For this exercise, reproduce each entry below exactly, excluding pictures.

Data records
+++
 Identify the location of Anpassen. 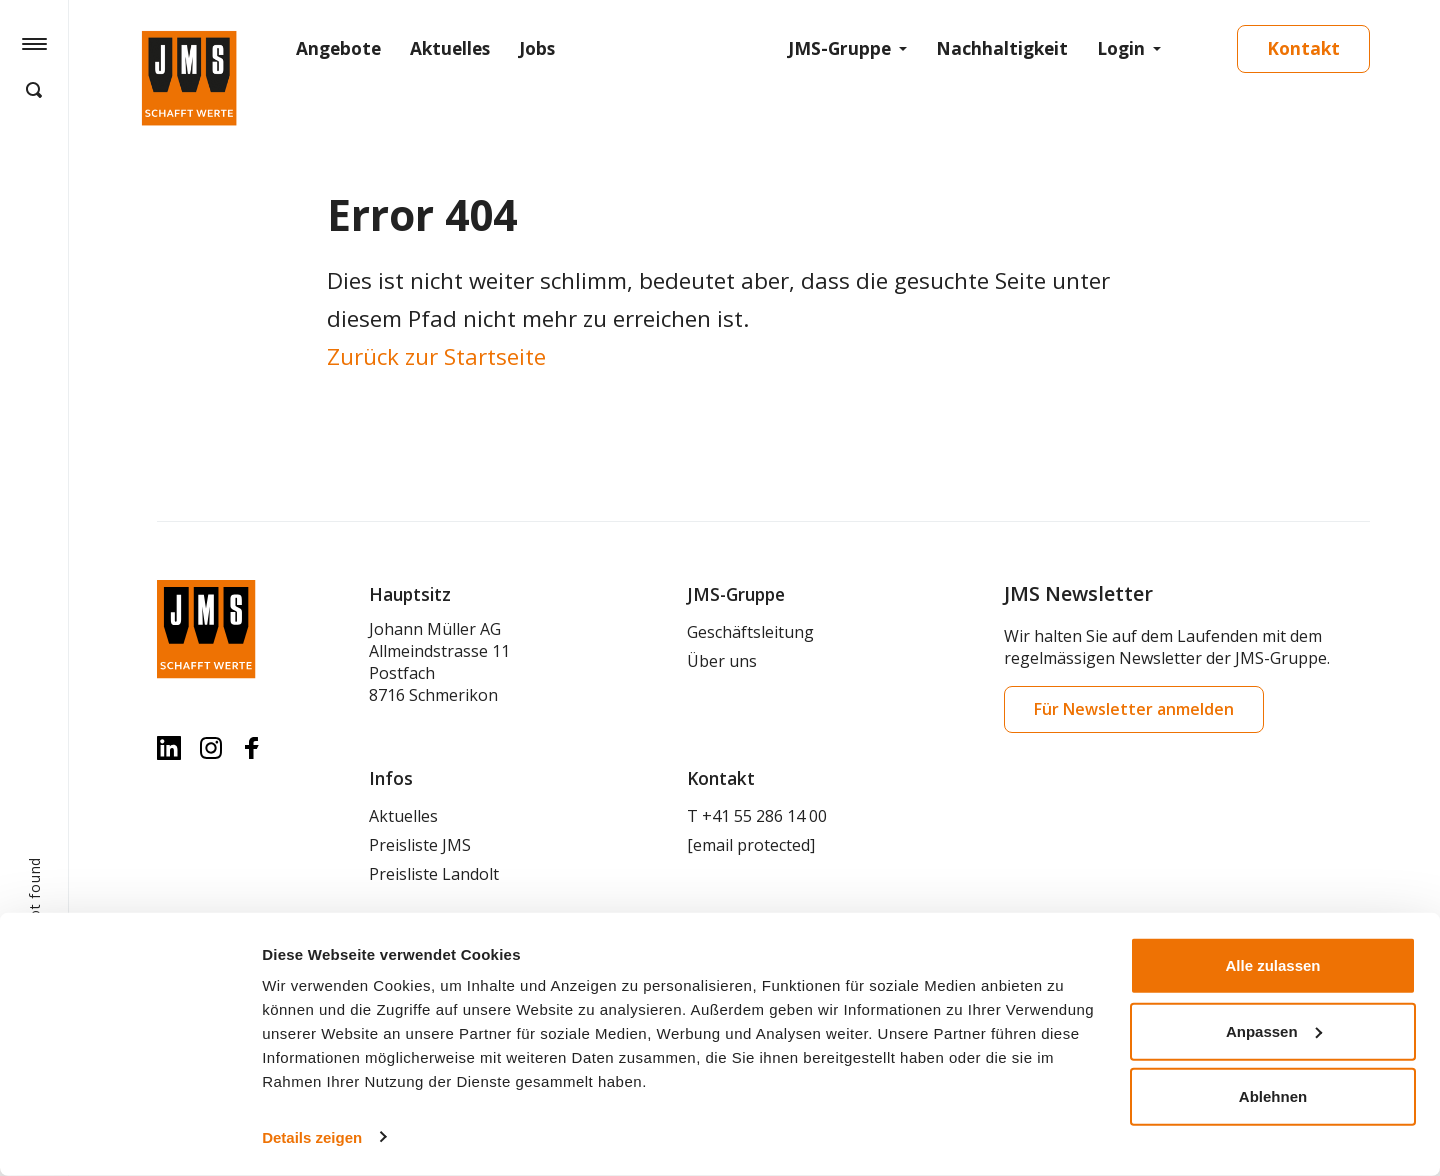
(1274, 1030).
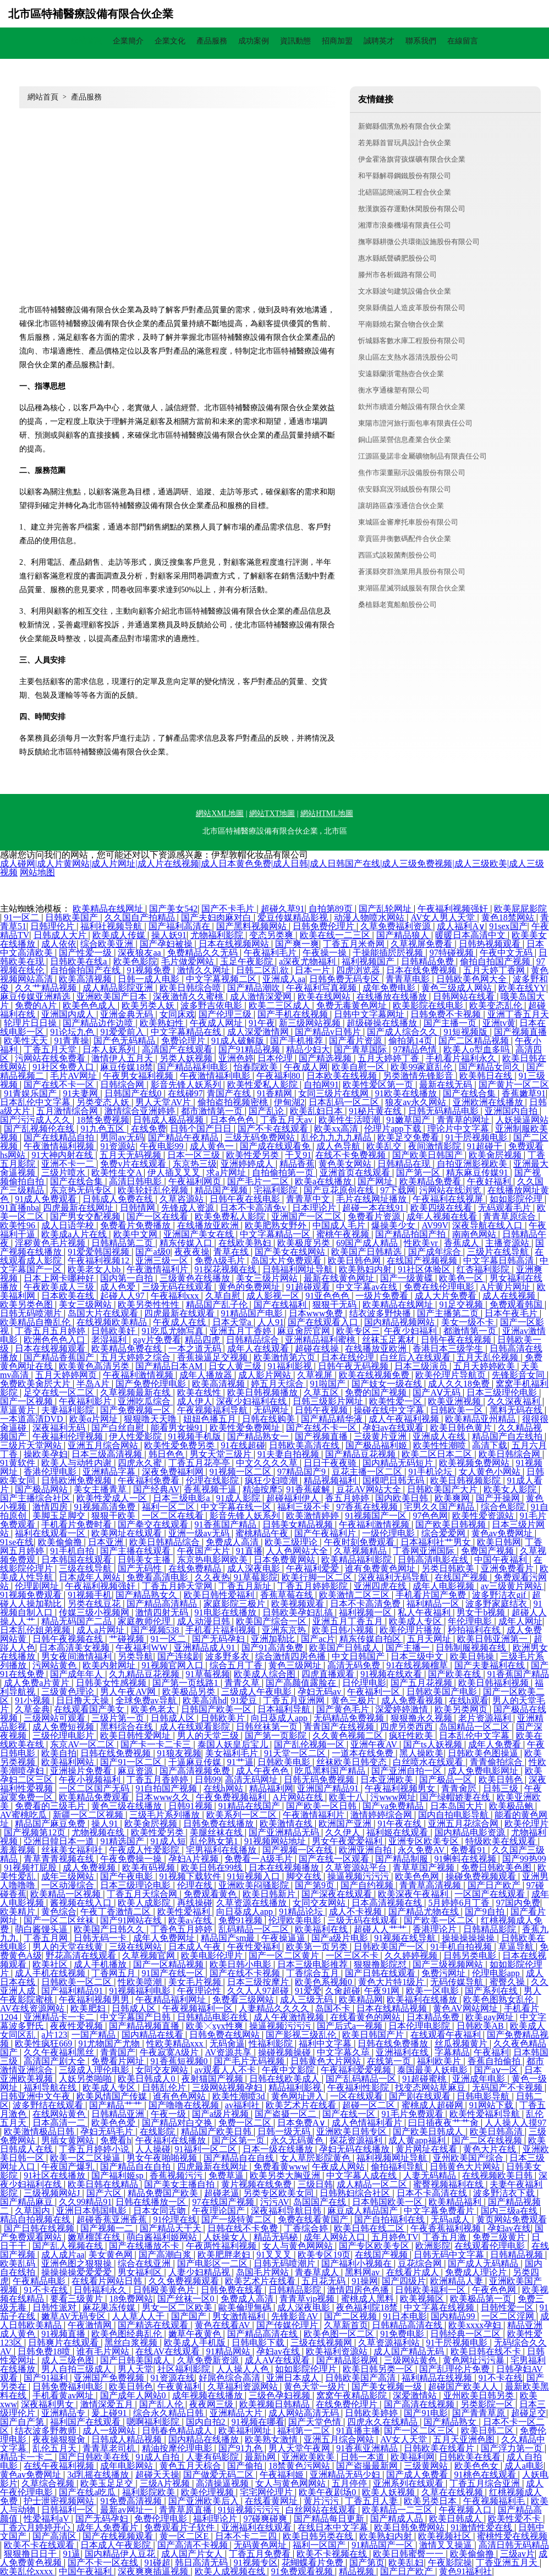  What do you see at coordinates (119, 935) in the screenshot?
I see `欧美成人传媒` at bounding box center [119, 935].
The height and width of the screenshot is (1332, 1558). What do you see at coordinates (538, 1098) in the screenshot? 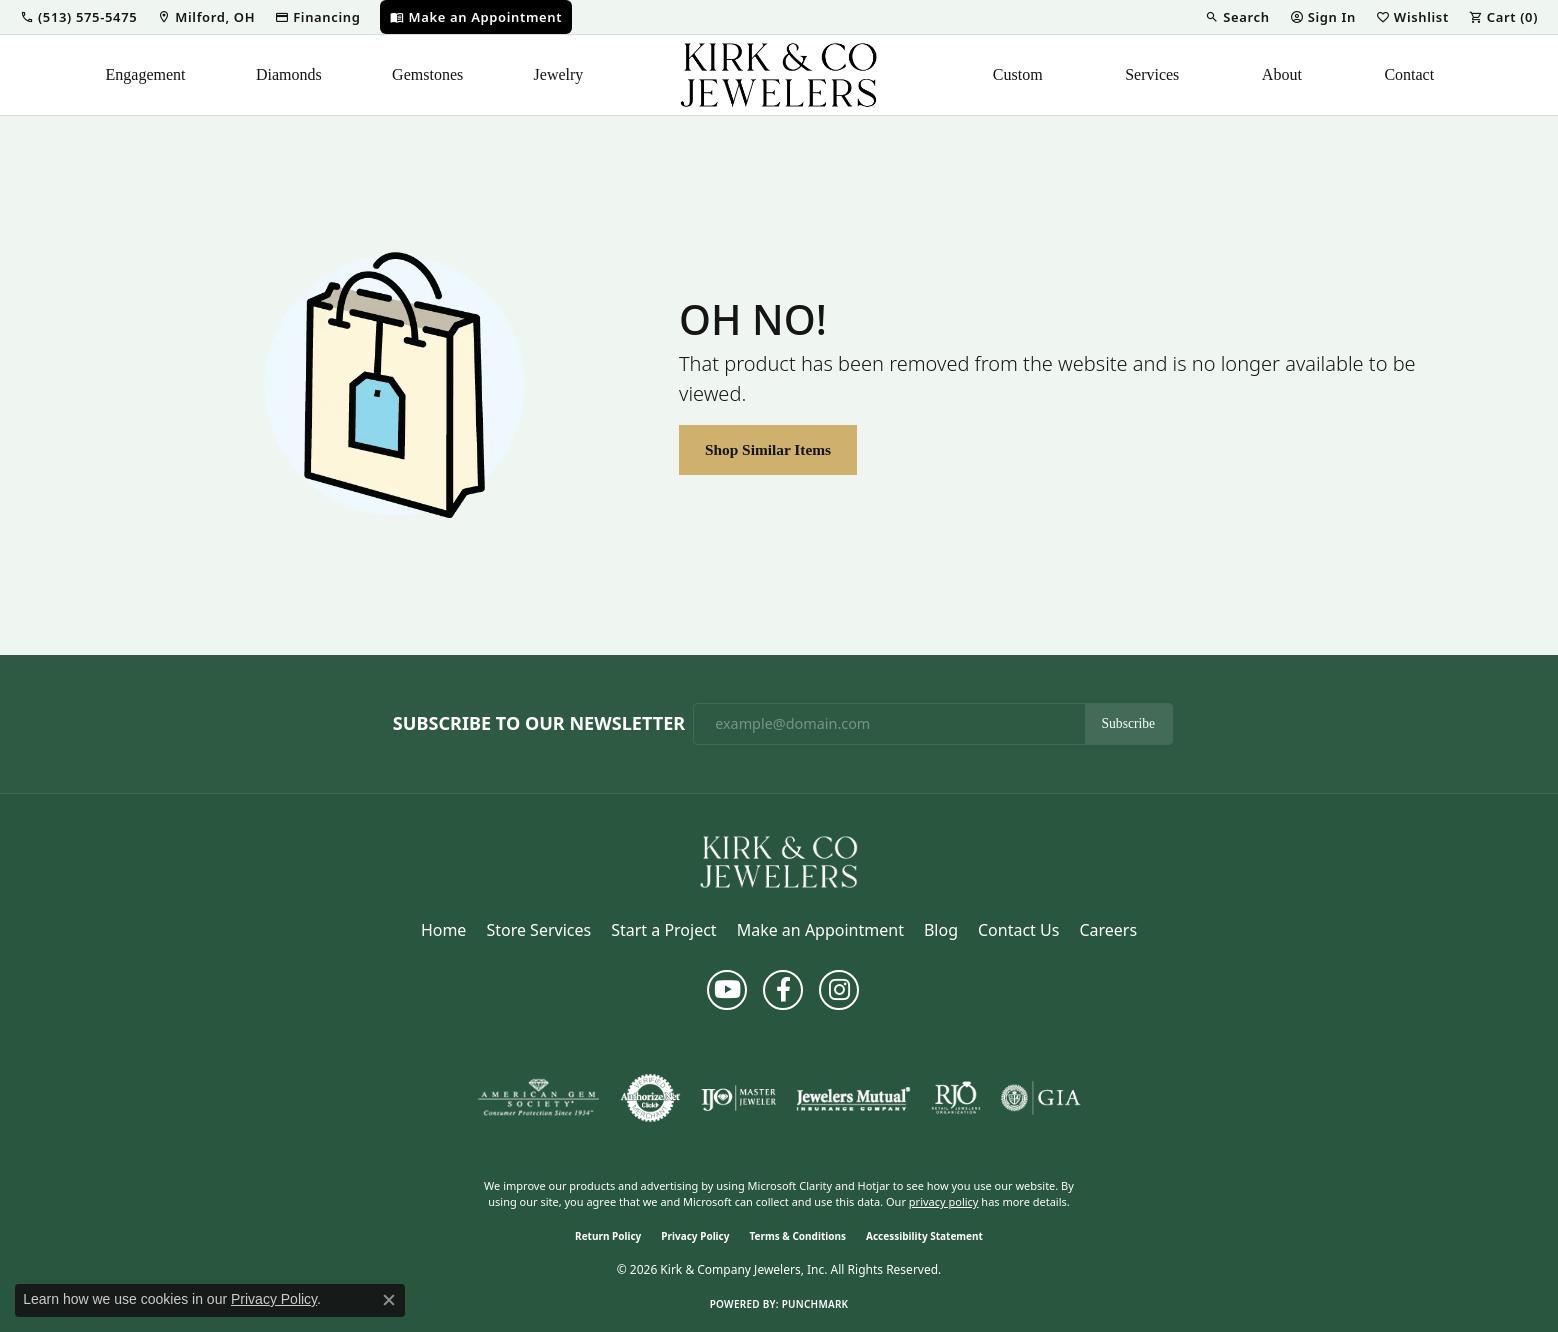
I see `[Visit the ags website]` at bounding box center [538, 1098].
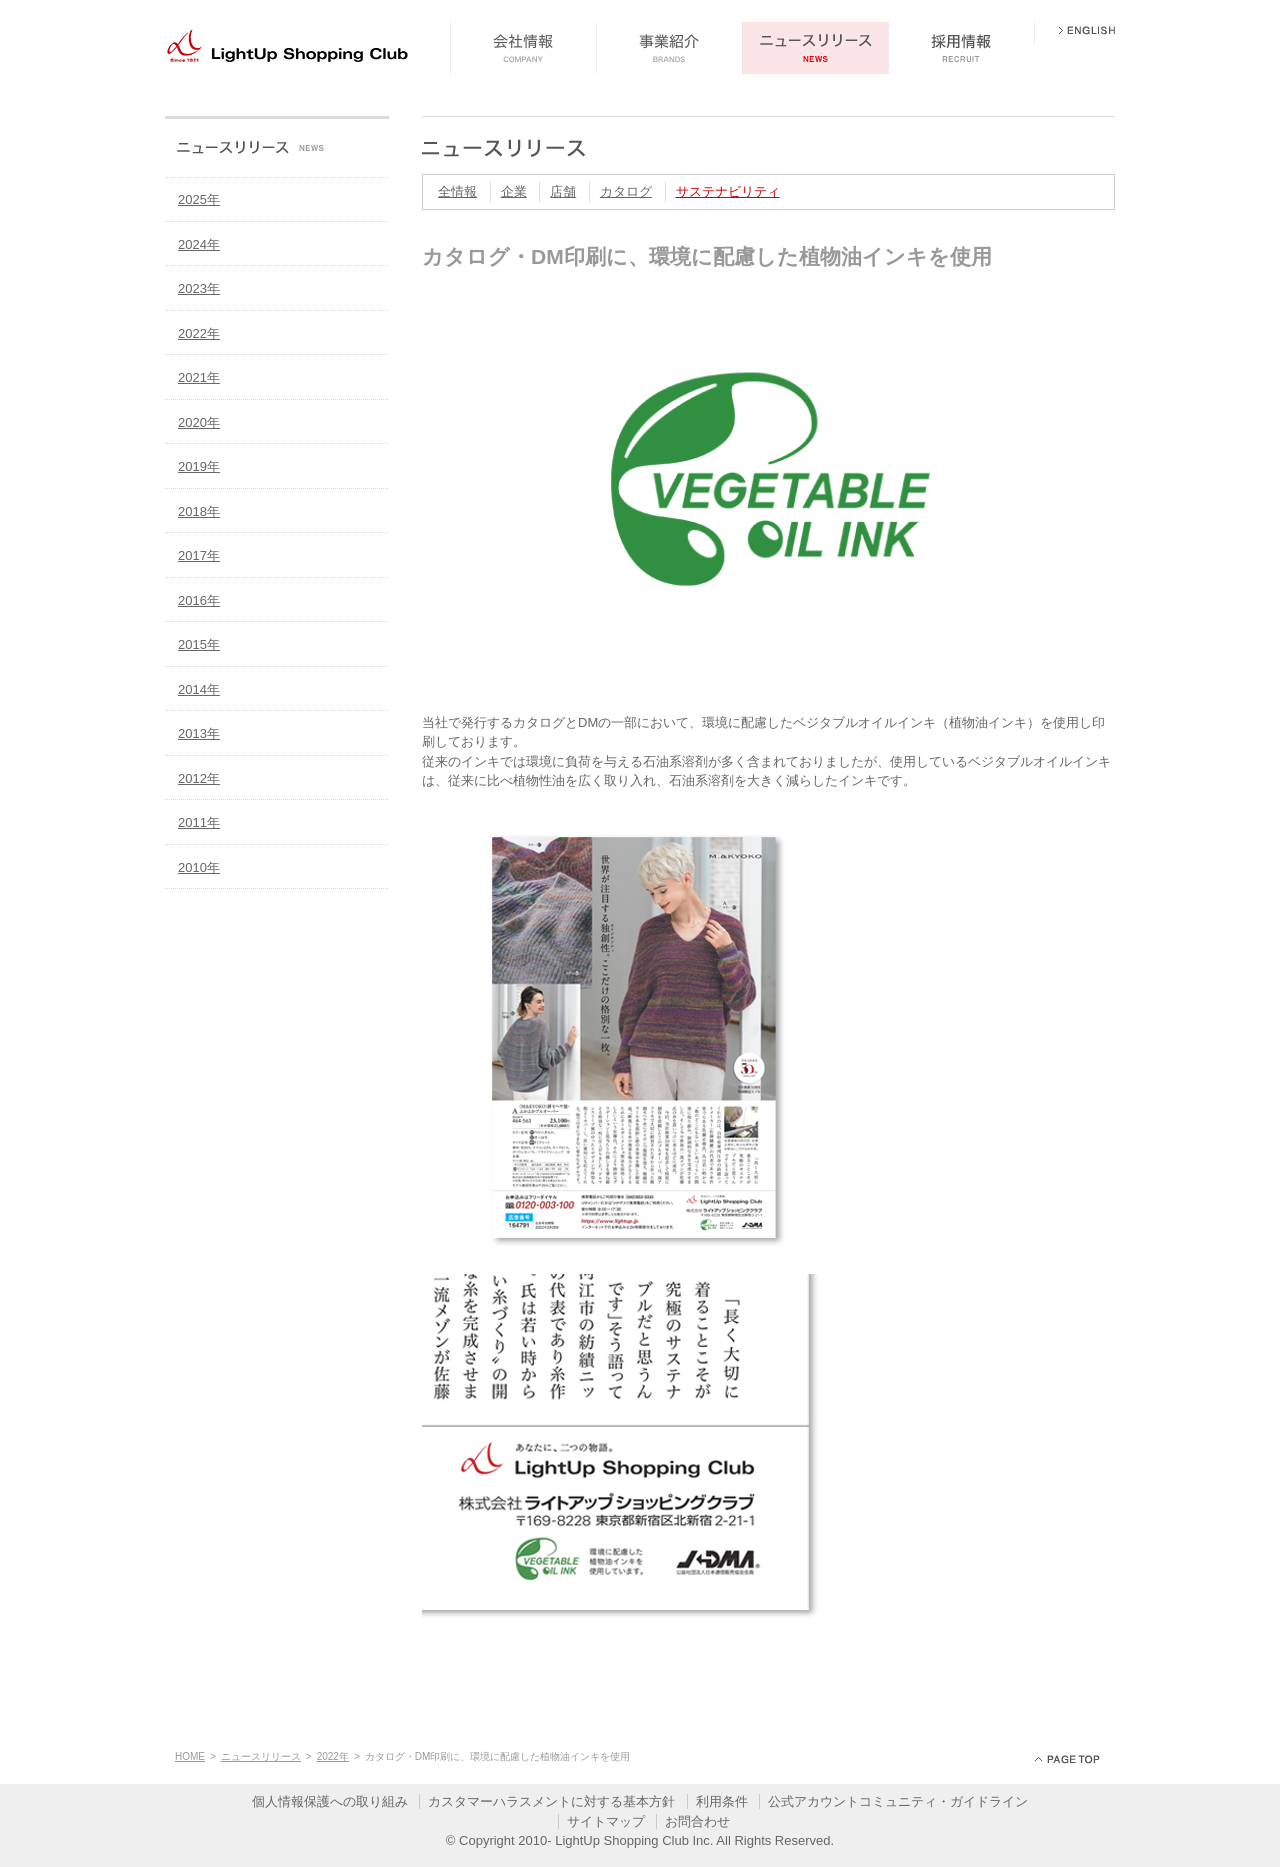 This screenshot has width=1280, height=1867. I want to click on 2025年, so click(199, 199).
+++
THE COMPLETED TASK |
 Identify the location of Anpassen. 
(1274, 1030).
  What do you see at coordinates (119, 935) in the screenshot?
I see `欧美成人传媒` at bounding box center [119, 935].
The height and width of the screenshot is (1332, 1558). What do you see at coordinates (538, 1098) in the screenshot? 
I see `[Visit the ags website]` at bounding box center [538, 1098].
 This screenshot has width=1280, height=1867. I want to click on 2025年, so click(199, 199).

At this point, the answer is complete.